What do you use for a harness ? How does it hold up in the canyon?
The cheapest one I can find! haha!
Just kidding, I have used a few, and right now have the Petzl Aspir Harness. I like it for the most part, especially the single attach point.
The gear loops on the Aspir (and on the Singing Rock Guru) are lame and wear out quickly. Hank showed me you can cover them with Aquaseal and then they last quite well.
A good tip.
Below is my Singing Rock harness + Scuttle Butt, worn through in less than three canyons. None of which were particularly narrow or scrape-y. I did not lose any gear on it, thankfully.
MY BD Alpine Bods on the other hand, have gone through 50+ canyons each and never lost a loop.
Haha yeah I had the same harness and took it through headless hen and raven and lost two loops, then I lost another two days later in choprock and then the next day I lost the last one in east baker.
Never that that happen I my petzl Adjama the one problem I do have how ever is those little bungee cord elastic leg loop holders tearing off
I know a guy who can repair all that stuff... (Me)
to the OP:
I use a black diamond alpine bod. its a simple harness that holds up considerably well for the price. I sewed my own belay loop on it so it has all the function of the regular bod, but it's significantly more streamlined.
did that webbing fail INSIDE the tubing? or are you just holding the tubing up for comparison. I'm confused about that failure. explain please.
The plastic tubing is inside the "webbing". The "webbing" is very wimpy, thus the air quotes. The webbing abrades out easily, or the end of the tube cuts it pretty well. But it sure LOOKS nice.
When climbing, no one touches rock these days with anything other than their toes and their fingers, therefore...

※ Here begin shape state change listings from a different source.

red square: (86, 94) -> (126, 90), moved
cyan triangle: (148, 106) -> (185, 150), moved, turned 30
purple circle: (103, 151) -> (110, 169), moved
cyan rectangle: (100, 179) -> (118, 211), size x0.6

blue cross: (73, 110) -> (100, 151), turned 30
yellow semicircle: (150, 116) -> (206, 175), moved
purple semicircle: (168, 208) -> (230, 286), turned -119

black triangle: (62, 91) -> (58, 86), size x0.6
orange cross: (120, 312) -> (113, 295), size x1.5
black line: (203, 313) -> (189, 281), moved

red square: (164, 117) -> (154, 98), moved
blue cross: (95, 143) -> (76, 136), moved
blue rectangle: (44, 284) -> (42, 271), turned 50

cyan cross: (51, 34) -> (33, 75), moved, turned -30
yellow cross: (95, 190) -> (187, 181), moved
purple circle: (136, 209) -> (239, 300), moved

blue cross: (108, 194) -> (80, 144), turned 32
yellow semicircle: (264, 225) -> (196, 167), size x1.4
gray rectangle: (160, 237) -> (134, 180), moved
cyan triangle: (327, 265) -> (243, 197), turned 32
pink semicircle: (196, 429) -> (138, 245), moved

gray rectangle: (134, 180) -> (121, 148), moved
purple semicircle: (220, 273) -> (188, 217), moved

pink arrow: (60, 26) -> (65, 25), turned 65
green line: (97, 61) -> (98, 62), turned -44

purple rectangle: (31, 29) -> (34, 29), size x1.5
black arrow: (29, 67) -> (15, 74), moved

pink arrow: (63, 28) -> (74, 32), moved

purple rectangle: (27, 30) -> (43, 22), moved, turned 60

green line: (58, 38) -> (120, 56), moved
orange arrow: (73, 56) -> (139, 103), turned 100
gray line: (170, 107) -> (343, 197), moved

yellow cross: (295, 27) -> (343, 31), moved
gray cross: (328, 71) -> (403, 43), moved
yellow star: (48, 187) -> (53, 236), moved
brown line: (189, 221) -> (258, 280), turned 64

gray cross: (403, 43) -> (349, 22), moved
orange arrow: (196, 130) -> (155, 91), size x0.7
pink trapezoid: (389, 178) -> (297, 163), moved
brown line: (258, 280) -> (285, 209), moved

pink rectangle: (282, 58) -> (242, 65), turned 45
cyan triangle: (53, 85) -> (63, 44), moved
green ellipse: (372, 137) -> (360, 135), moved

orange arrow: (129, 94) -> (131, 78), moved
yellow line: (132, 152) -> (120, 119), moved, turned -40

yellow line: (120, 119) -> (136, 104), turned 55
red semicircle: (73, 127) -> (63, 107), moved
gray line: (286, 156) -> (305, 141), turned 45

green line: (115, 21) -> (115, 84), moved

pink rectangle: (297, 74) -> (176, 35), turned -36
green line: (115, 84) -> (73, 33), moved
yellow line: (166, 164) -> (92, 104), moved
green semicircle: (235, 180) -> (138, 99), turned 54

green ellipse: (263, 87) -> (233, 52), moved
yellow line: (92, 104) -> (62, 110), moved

That is what the Scuttlebutt is for.
So they did it wrong
Well, they have been doing it that way for a while, and it seems to work for them. Remember, these harnesses are made for climbers, specifically Sports Climbers, and THEIR gearloops never touch rock.
Tongue in cheek
Yes, when looking at climbing harnesses, get a "trad" one rather than a "sport" one. Trad climbers still do some chimneying, the gear loops are beefier to hold more gear and last longer, and the "low weight" isn't so much a goal. I've been pleased with how long my harnesses have lasted, but canyoneering definitely does a lot more damage than even trad climbing. I've been very disappointing looking at the skimpy little harnesses being sold these days.